Today I went to one more meeting at this group and the main topic to discuss was Management Model for KM. First, Correios (Biggest mail company of Brazil) presented how is their management model, and then Gerdau (a brazilian multinational siderurgy company) presented their model and an interesting case of Community of Practice. At the end of the presentation session Petrobras presented the strategic plan for KM to 2020.

After a coffee-break, where I had a chance to talk to many people from different companies including a guy from Petrobras that told me about a book “The Living Company” written by Arie De Geus, who worked in Shell for many years and his book is one of the references for Knowledge Management.

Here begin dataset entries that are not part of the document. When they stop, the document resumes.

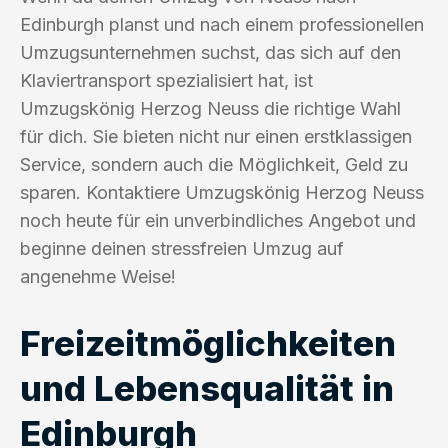
Edinburgh planst und nach einem professionellen
Umzugsunternehmen suchst, das sich auf den
Klaviertransport spezialisiert hat, ist
Umzugskönig Herzog Neuss die richtige Wahl
für dich. Sie bieten nicht nur einen erstklassigen
Service, sondern auch die Möglichkeit, Geld zu
sparen. Kontaktiere Umzugskönig Herzog Neuss
noch heute für ein unverbindliches Angebot und
beginne deinen stressfreien Umzug auf
angenehme Weise!
Freizeitmöglichkeiten
und Lebensqualität in
Edinburgh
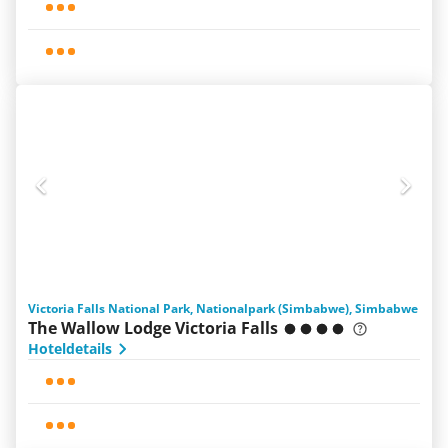
Victoria Falls National Park, Nationalpark (Simbabwe), Simbabwe
The Wallow Lodge Victoria Falls
Hoteldetails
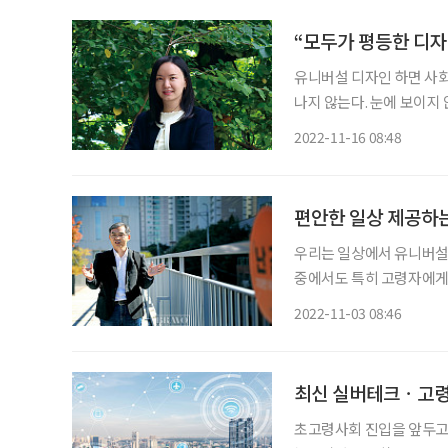
“모두가 평등한 디자
유니버설 디자인 하면 사회
나지 않는다. 눈에 보이지
다’는 유니버설 디자인의 
2022-11-16 08:48
편안한 일상 제공하
우리는 일상에서 유니버설 
중에서도 특히 고령자에게
교수와 함께 유니버설 디자
2022-11-03 08:46
봤다. 김진유 교수는 
최신 실버테크ㆍ고령
초고령사회 진입을 앞두고 제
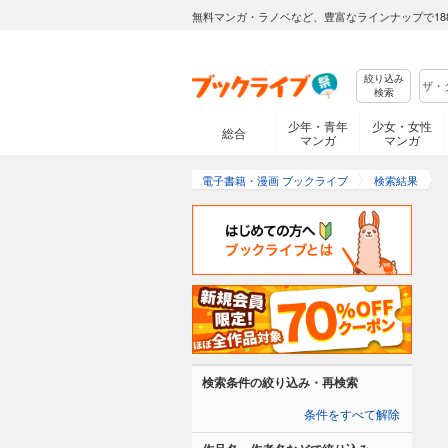
無料マンガ・ラノベなど、豊富なラインナップで18
絞り込み
検索
少年・青年
少女・女性
総合
マンガ
マンガ
電子書籍・漫画 ブックライブ
検索結果
検索条件の絞り込み・再検索
条件をすべて解除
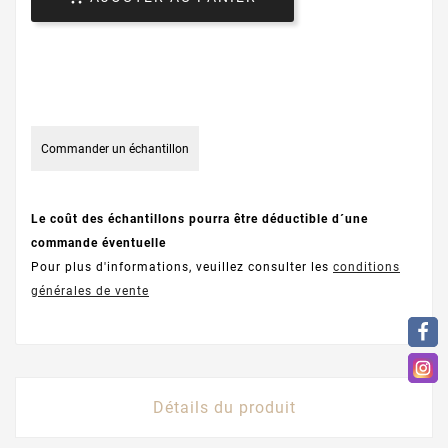
Commander un échantillon
Le coût des échantillons pourra être déductible d´une
commande éventuelle
Pour plus d'informations, veuillez consulter les
conditions
générales de vente
Détails du produit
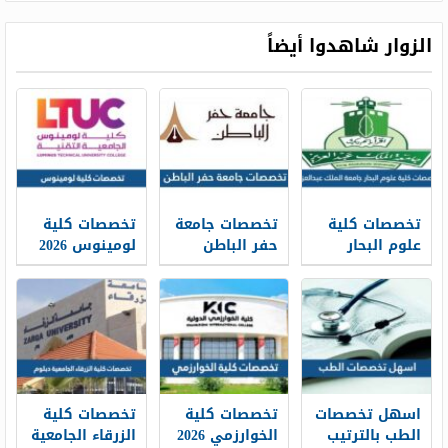
الزوار شاهدوا أيضاً
تخصصات كلية
تخصصات جامعة
تخصصات كلية
علوم البحار
حفر الباطن
لومينوس 2026
جامعة الملك
ونسب القبول
ومعدلات القبول
عبدالعزيز 1448
1448
وشروط القبول
اسهل تخصصات
تخصصات كلية
تخصصات كلية
الطب بالترتيب
الخوارزمي 2026
الزرقاء الجامعية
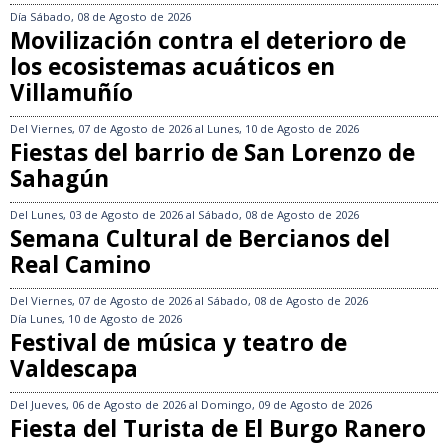
Día
Sábado, 08 de Agosto de 2026
Movilización contra el deterioro de
los ecosistemas acuáticos en
Villamuñío
Del
Viernes, 07 de Agosto de 2026
al
Lunes, 10 de Agosto de 2026
Fiestas del barrio de San Lorenzo de
Sahagún
Del
Lunes, 03 de Agosto de 2026
al
Sábado, 08 de Agosto de 2026
Semana Cultural de Bercianos del
Real Camino
Del
Viernes, 07 de Agosto de 2026
al
Sábado, 08 de Agosto de 2026
Día
Lunes, 10 de Agosto de 2026
Festival de música y teatro de
Valdescapa
Del
Jueves, 06 de Agosto de 2026
al
Domingo, 09 de Agosto de 2026
Fiesta del Turista de El Burgo Ranero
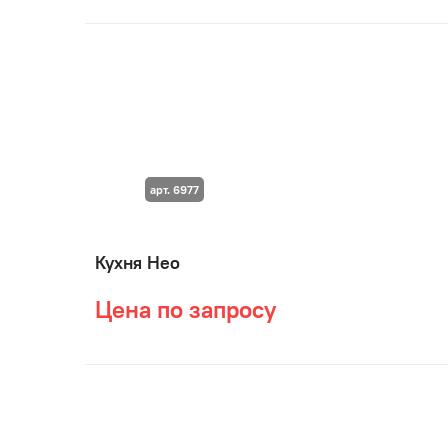
арт. 6977
Кухня Нео
Цена по запросу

At the discussion part I was together in a table with some other private companies to discuss how can we get a management model for knowledge management in place. Not only what is needed but also how can we get there. The answer was that we need first a “click” in somebody’s head to realize that KM can be something to help his/her needs for the moment or for the future. Then, one of the ways the group realized this model could appear (thinking bottom-up) was this person getting what are the strategic goals of the company, articulate with sponsors intra-area and inter-areas, check the existing actions, and draw some possible scenarios for future and how those can impact an area or even a company result. One of the things this model must have is consider 4 big areas:
  • Strategy (aligned to the company strategy),
  • Structure (formal or informal, KM needs a representative person that will be the owner),
  • Processes/Technology (to give directions on how the knowledge will be managed and supported by what) and
  • People (the ones who have the knowledge).

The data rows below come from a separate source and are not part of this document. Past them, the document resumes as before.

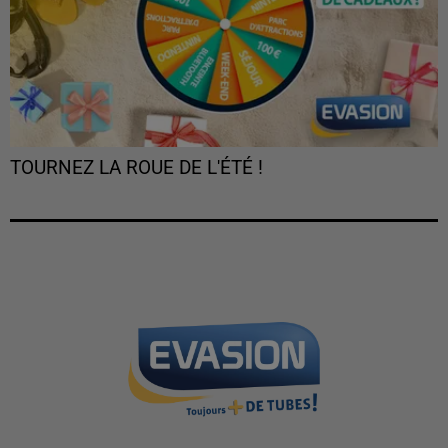
TOURNEZ LA ROUE DE L'ÉTÉ !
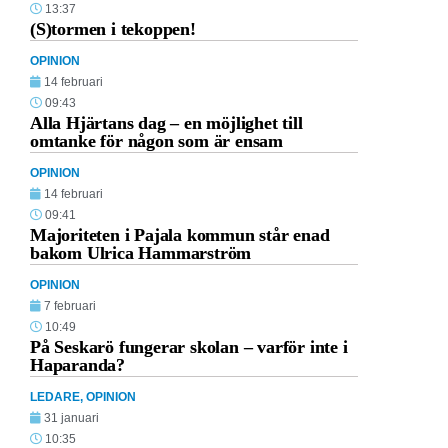
13:37
(S)tormen i tekoppen!
OPINION
14 februari
09:43
Alla Hjärtans dag – en möjlighet till
omtanke för någon som är ensam
OPINION
14 februari
09:41
Majoriteten i Pajala kommun står enad
bakom Ulrica Hammarström
OPINION
7 februari
10:49
På Seskarö fungerar skolan – varför inte i
Haparanda?
LEDARE
,
OPINION
31 januari
10:35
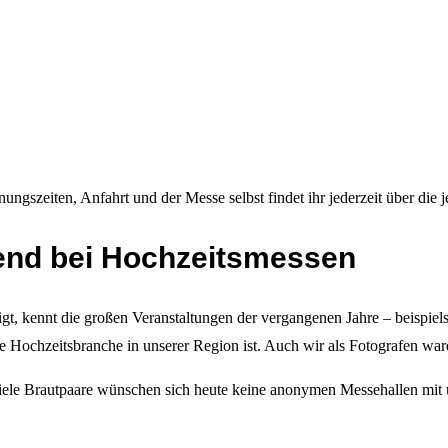
ngszeiten, Anfahrt und der Messe selbst findet ihr jederzeit über die
Trend bei Hochzeitsmessen
igt, kennt die großen Veranstaltungen der vergangenen Jahre – beispi
ie Hochzeitsbranche in unserer Region ist. Auch wir als Fotografen ware
 Viele Brautpaare wünschen sich heute keine anonymen Messehallen mit 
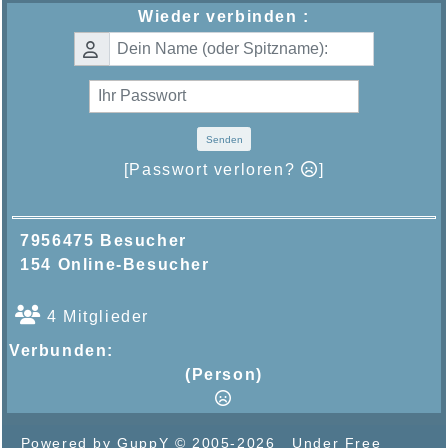
Wieder verbinden :
Senden
[Passwort verloren?
]
7956475 Besucher
154 Online-Besucher
4 Mitglieder
Verbunden:
(Person)
Powered by GuppY
© 2005-2026
Under Free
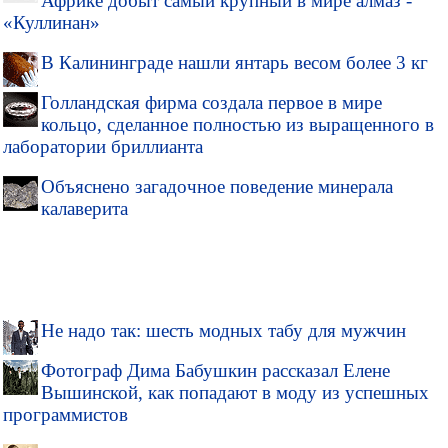
Африке добыт самый крупный в мире алмаз -
«Куллинан»
В Калининграде нашли янтарь весом более 3 кг
Голландская фирма создала первое в мире
кольцо, сделанное полностью из выращенного в
лаборатории бриллианта
Объяснено загадочное поведение минерала
калаверита
Не надо так: шесть модных табу для мужчин
Фотограф Дима Бабушкин рассказал Елене
Вышинской, как попадают в моду из успешных
программистов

I came back with a lot of ideas in my mind, thinking on how to bring Shell KM (that is strong in different ways in other countries) to Shell Brazil.

Thursday, June 5, 2008

Knowledge as an Action adding Value

This week I went to a presentation made by Prof. Milan Zeleny (Professor of Management Systems at Fordham University), one of the fathers of the Data Information Knowledge and Wisdom (DIKW) Hierarchy at the knowledge domain.

One of the interesting things at the presentation was vision of the difference between Information and Knowledge looking through another glass. For him, Information is the description of action while knowledge is the coordination of action. This way Knowledge is always tacit because once you describe it, it is Information. To be knowledge again, this information must be transformed into an action.

In my opinion this is a very interesting point of view because most of the time we see a lot of information available but nothing is done using it. When someone gets the Information and starts an action, then we can say that this person knows how to do something.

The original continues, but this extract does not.